In 1676, Ange de Bouges, known as 'la Corruble', was arrested by order of the council, and imprisoned because of his scandalous conduct in the company of some young men. Lotbiniere had him released the following day, and when asked to give an explanation before the council, 'the Lieutenant-General refused to give his reasons, and furthermore his manner was peremptory and lacking in respect. Summoned to appear again, he maintained that he alone had the right to decide upon imprisonments. He resorted to an attitude of arrogance, and refused to justify his action any further.
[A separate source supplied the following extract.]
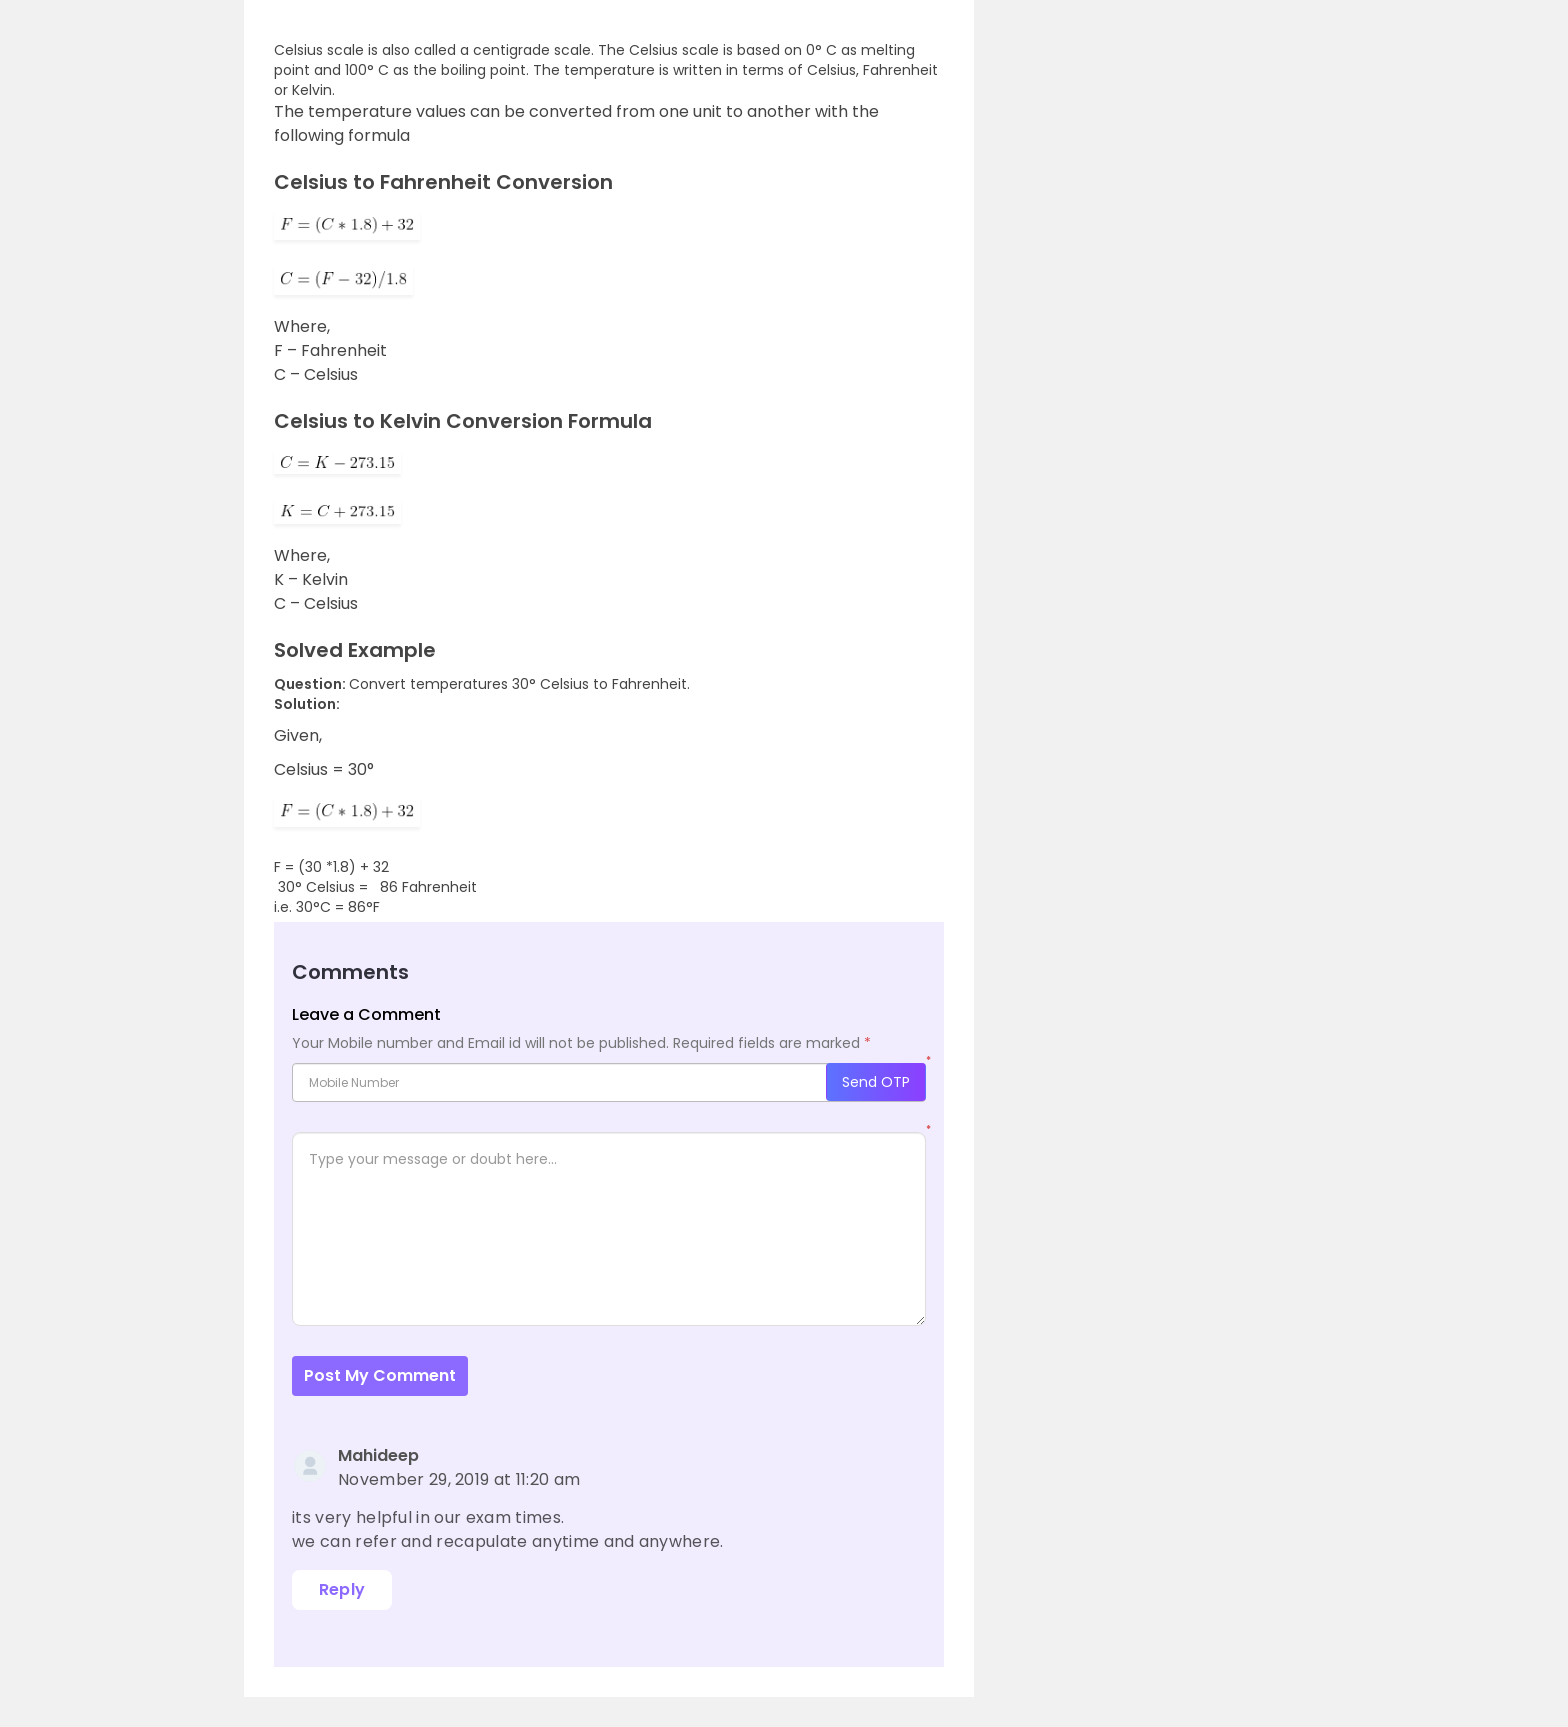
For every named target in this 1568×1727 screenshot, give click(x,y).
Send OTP (876, 1082)
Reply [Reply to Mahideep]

On 3 August the council relieved him of his office, which he resumed however before the end of the month.' (Dictionary of Canadian Biography).

An officer of justice for over thirty years, Jean Talon deemed Chartier de Lotbiniere as “ill suited to this profession”. He died in France in 1688, and was the father of two children, René-Louis Chartier de Lotbinière, and Louise-Elizabeth, who married Pierre de Joybert de Soulanges et de Marson.